**TASK OBJECTIVE:**
Go through the listing and count the lines with "центральная" in them; write only the number.

**AVAILABLE RECORDS:**
━━━━━━━━━━━━━━━━━━━━━━━━━━━━━━

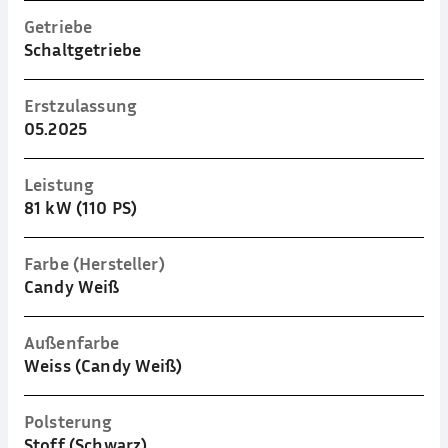
Getriebe
Schaltgetriebe
Erstzulassung
05.2025
Leistung
81 kW (110 PS)
Farbe (Hersteller)
Candy Weiß
Außenfarbe
Weiss (Candy Weiß)
Polsterung
Stoff (Schwarz)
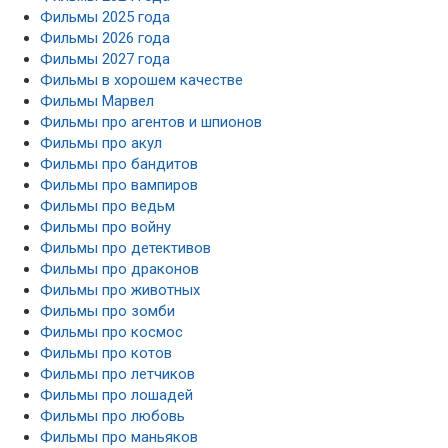
Фильмы 2025 года
Фильмы 2026 года
Фильмы 2027 года
Фильмы в хорошем качестве
Фильмы Марвел
Фильмы про агентов и шпионов
Фильмы про акул
Фильмы про бандитов
Фильмы про вампиров
Фильмы про ведьм
Фильмы про войну
Фильмы про детективов
Фильмы про драконов
Фильмы про животных
Фильмы про зомби
Фильмы про космос
Фильмы про котов
Фильмы про летчиков
Фильмы про лошадей
Фильмы про любовь
Фильмы про маньяков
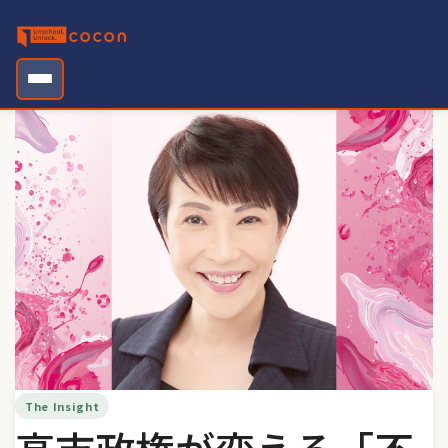
Skip
to
content
The Insight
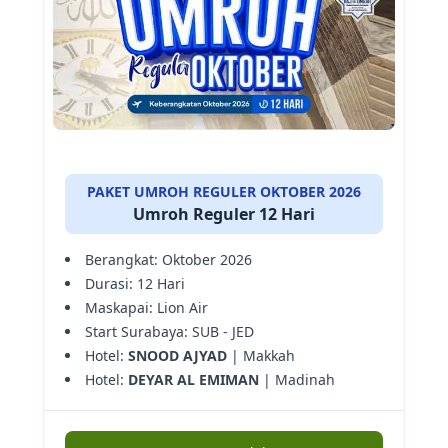
PAKET UMROH REGULER OKTOBER 2026
Umroh Reguler 12 Hari
Berangkat: Oktober 2026
Durasi: 12 Hari
Maskapai: Lion Air
Start Surabaya: SUB - JED
Hotel:
SNOOD AJYAD
| Makkah
Hotel:
DEYAR AL EMIMAN
| Madinah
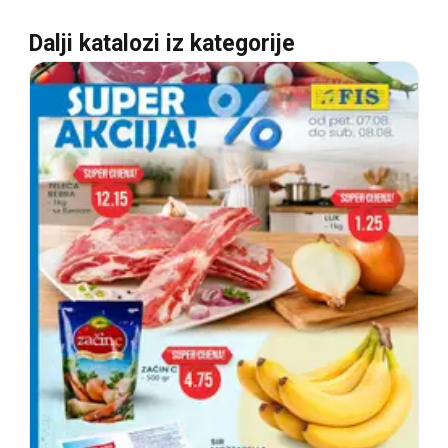
Dalji katalozi iz kategorije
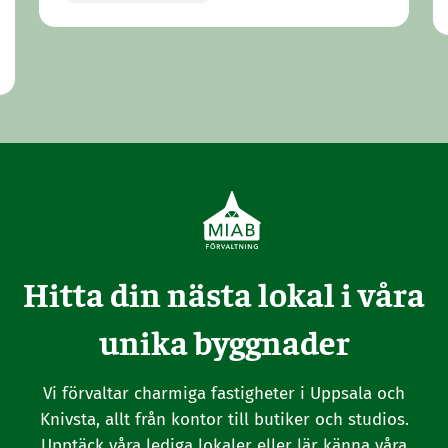
Hitta din nästa lokal i våra
unika byggnader
Vi förvaltar charmiga fastigheter i Uppsala och
Knivsta, allt från kontor till butiker och studios.
Upptäck våra lediga lokaler eller lär känna våra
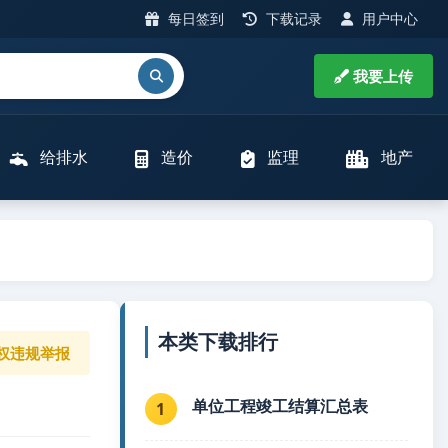
每日签到
下载记录
用户中心
我要上传
给排水
造价
监理
地产
本类下载排行
权违规举报
单位工程竣工结算汇总表
1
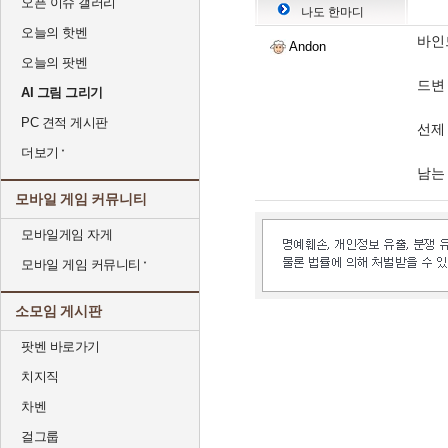
오픈 이슈 갤러리
나도 한마디
오늘의 핫벤
바인
Andon
오늘의 팟벤
드변
AI 그림 그리기
PC 견적 게시판
선제
더보기
남는
모바일 게임 커뮤니티
모바일게임 자게
모바일 게임 커뮤니티
소모임 게시판
팟벤 바로가기
치지직
차벤
걸그룹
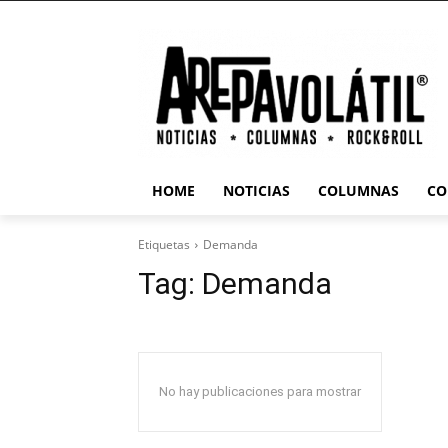
HOME
NOTICIAS
COLUMNAS
CO
Etiquetas
Demanda
Tag:
Demanda
No hay publicaciones para mostrar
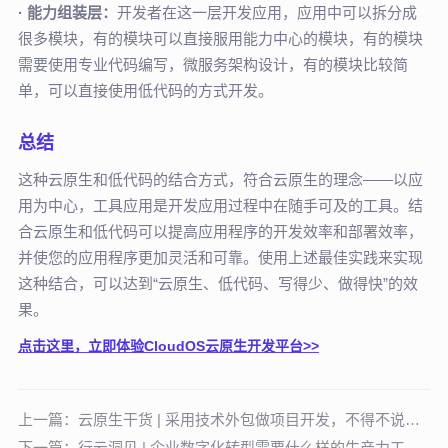
· 能力组装层：
开发者在这一层开发应用，应用中可以拆分成
很多模块，有的模块可以直接服用能力中心的模块，有的模块
需要使用专业代码编写，微服务架构设计，有的模块比较简
单，可以直接使用低代码的方式开发。
总结
这种云原生和低代码的结合方式，符合云原生的理念——以应
用为中心，工具应用是开发应用过程中在随手可及的工具。结
合云原生和低代码可以提高应用程序的开发效率和部署效率，
并使您的应用程序更加灵活和可靠。使用上述最佳实践来实现
这种结合，可以达到“云原生、低代码、写得少、做得快”的效
果。
点击这里，立即体验CloudOS云原生开发平台>>
上一篇：
云原生干货 | 采用技术外包做项目开发，不得不说的四大注意事项
下一篇：
行云洞见 | 企业数字化转型需要什么样的生产力工具？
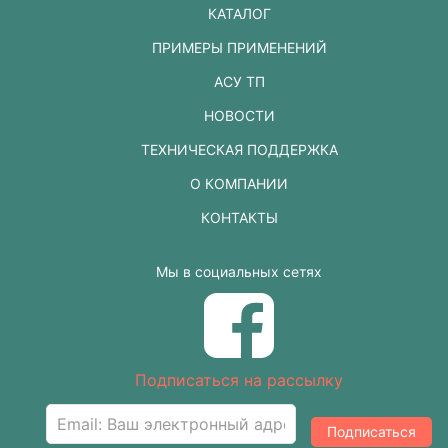
КАТАЛОГ
ПРИМЕРЫ ПРИМЕНЕНИЙ
АСУ ТП
НОВОСТИ
ТЕХНИЧЕСКАЯ ПОДДЕРЖКА
О КОМПАНИИ
КОНТАКТЫ
Мы в социальных сетях
Подписаться на рассылку
Подписаться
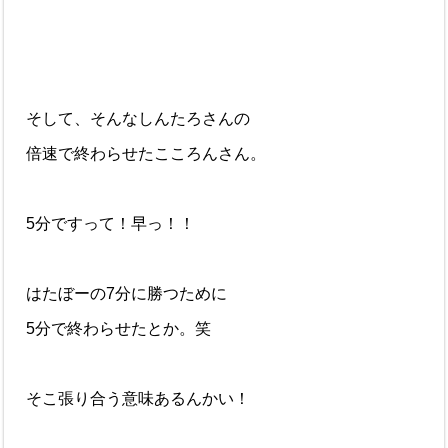
そして、そんなしんたろさんの
倍速で終わらせたこころんさん。
5分ですって！早っ！！
はたぼーの7分に勝つために
5分で終わらせたとか。笑
そこ張り合う意味あるんかい！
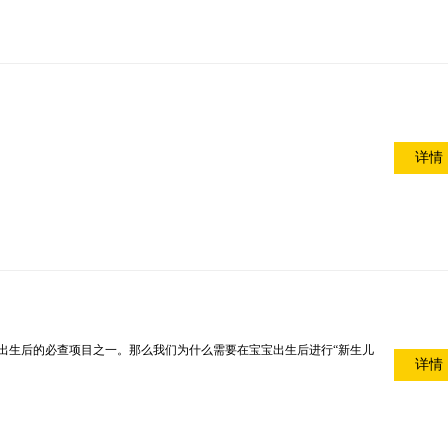
详情
出生后的必查项目之一。那么我们为什么需要在宝宝出生后进行“新生儿
详情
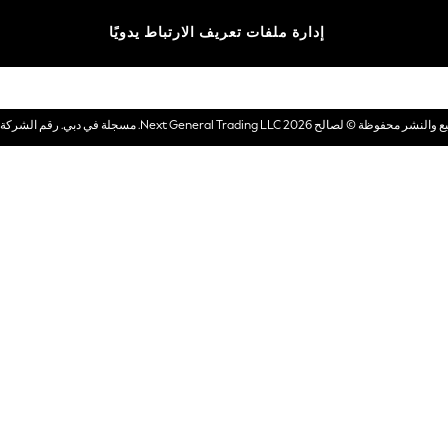
الماركات
إدارة ملفات تعريف الارتباط يدويًا
بطاقات هدايا إلكترونية
© لصالح 2026 Next General Trading LLC. مسجلة في دبي. رقم الشركة 1202472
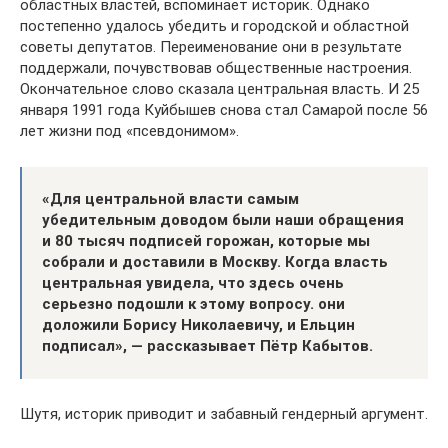
областных властей, вспоминает историк. Однако
постепенно удалось убедить и городской и областной
советы депутатов. Переименование они в результате
поддержали, почувствовав общественные настроения.
Окончательное слово сказала центральная власть. И 25
января 1991 года Куйбышев снова стал Самарой после 56
лет жизни под «псевдонимом».
«Для центральной власти самым
убедительным доводом были наши обращения
и 80 тысяч подписей горожан, которые мы
собрали и доставили в Москву. Когда власть
центральная увидела, что здесь очень
серьезно подошли к этому вопросу. они
доложили Борису Николаевичу, и Ельцин
подписал», — рассказывает Пётр Кабытов.
Шутя, историк приводит и забавный гендерный аргумент.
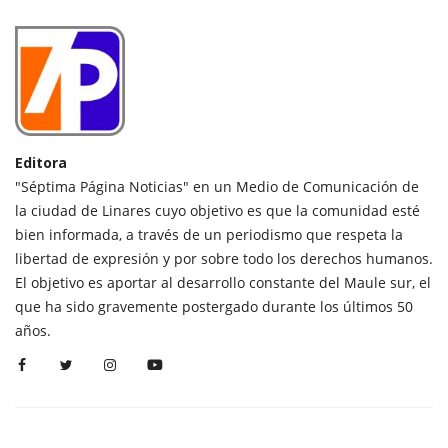
Editora
"Séptima Página Noticias" en un Medio de Comunicación de
la ciudad de Linares cuyo objetivo es que la comunidad esté
bien informada, a través de un periodismo que respeta la
libertad de expresión y por sobre todo los derechos humanos.
El objetivo es aportar al desarrollo constante del Maule sur, el
que ha sido gravemente postergado durante los últimos 50
años.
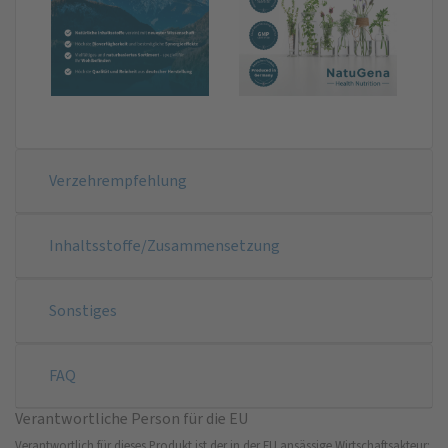
Verzehrempfehlung
Inhaltsstoffe/Zusammensetzung
Sonstiges
FAQ
Verantwortliche Person für die EU
Verantwortlich für dieses Produkt ist der in der EU ansässige Wirtschaftsakteur:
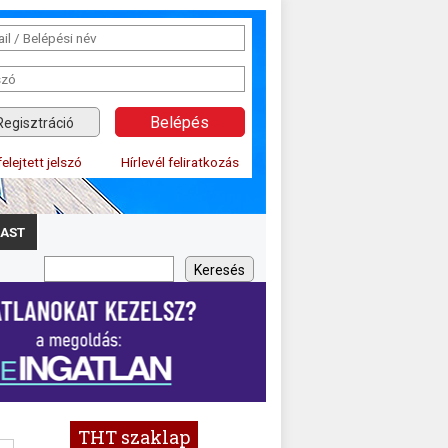
Regisztráció
felejtett jelszó
Hírlevél feliratkozás
AST
THT szaklap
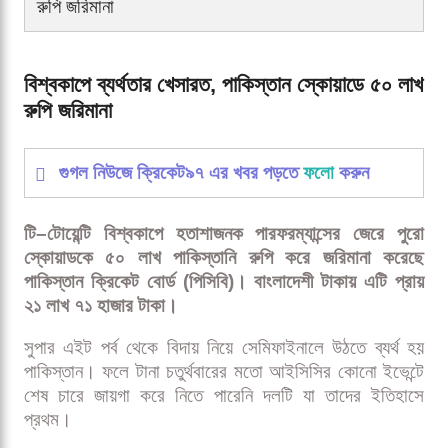
রুপি জরিমানা
বিশ্বকাপে ব্যর্থতার খেসারত, পাকিস্তান স্কোয়াডে ৫০ লাখ
রুপি জরিমানা
গুগল নিউজে ক্রিকেট৯৭ এর খবর পড়তে
ফলো
করুন
টি–টোয়েন্টি বিশ্বকাপে হতাশাজনক পারফরম্যান্সের জেরে পুরো
স্কোয়াডকে ৫০ লাখ পাকিস্তানি রুপি করে জরিমানা করেছে
পাকিস্তান ক্রিকেট বোর্ড (পিসিবি)। বাংলাদেশী টাকায় এটি প্রায়
২১ লাখ ৭১ হাজার টাকা।
সুপার এইট পর্ব থেকে বিদায় নিয়ে সেমিফাইনালে উঠতে ব্যর্থ হয়
পাকিস্তান। ফলে টানা চতুর্থবারের মতো আইসিসির কোনো ইভেন্টে
শেষ চারে জায়গা করে নিতে পারেনি দলটি যা তাদের ইতিহাসে
প্রথম।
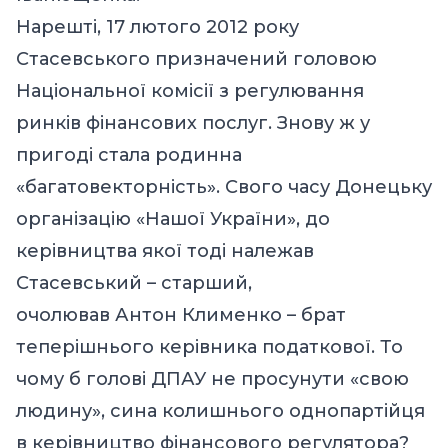
Нарешті, 17 лютого 2012 року
Стасевського призначений головою
Національної комісії з регулювання
ринків фінансових послуг. Знову ж у
пригоді стала родинна
«багатовекторність». Свого часу Донецьку
організацію «Нашої України», до
керівництва якої тоді належав
Стасевський – старший,
очолював Антон Клименко – брат
теперішнього керівника податкової. То
чому б голові ДПАУ не просунути «свою
людину», сина колишнього однопартійця
в керівництво фінансового регулятора?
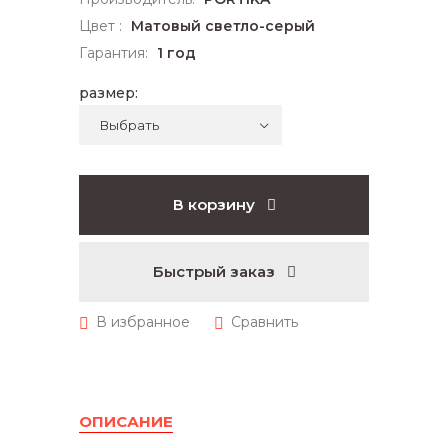
Цвет :
Матовый светло-серый
Гарантия:
1 год
размер:
В корзину
Быстрый заказ
ОПИСАНИЕ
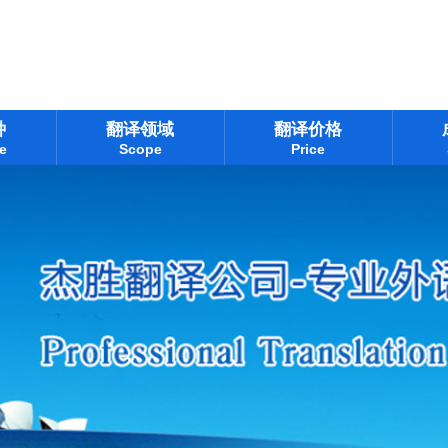
种
翻译领域
翻译价格
e
Scope
Price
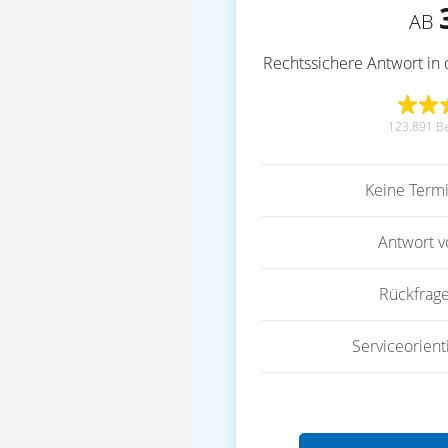
AB
Rechtssichere Antwort in 
123.891 B
Keine Term
Antwort 
Rückfrag
Serviceorient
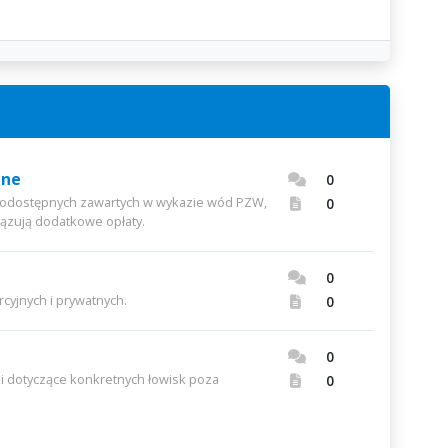
pne
0
nodostępnych zawartych w wykazie wód PZW,
0
iązują dodatkowe opłaty.
0
cyjnych i prywatnych.
0
0
zi dotyczące konkretnych łowisk poza
0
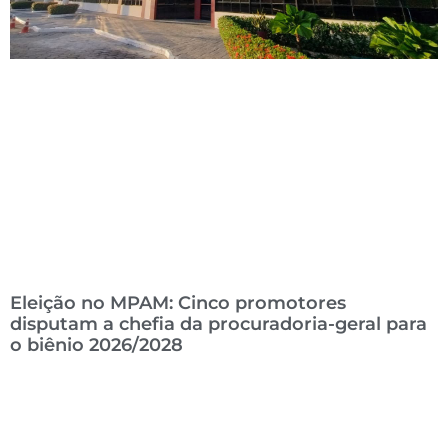
Eleição no MPAM: Cinco promotores
disputam a chefia da procuradoria-geral para
o biênio 2026/2028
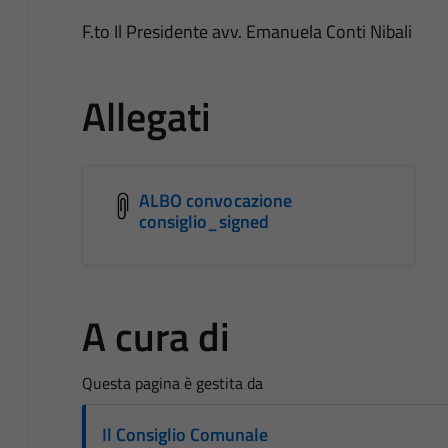
F.to Il Presidente avv. Emanuela Conti Nibali
Allegati
ALBO convocazione
consiglio_signed
A cura di
Questa pagina è gestita da
Il Consiglio Comunale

━━━━━━━━━━━━━━━━━━━━━━━━━━━━━━

**TASK ANSWER:**
2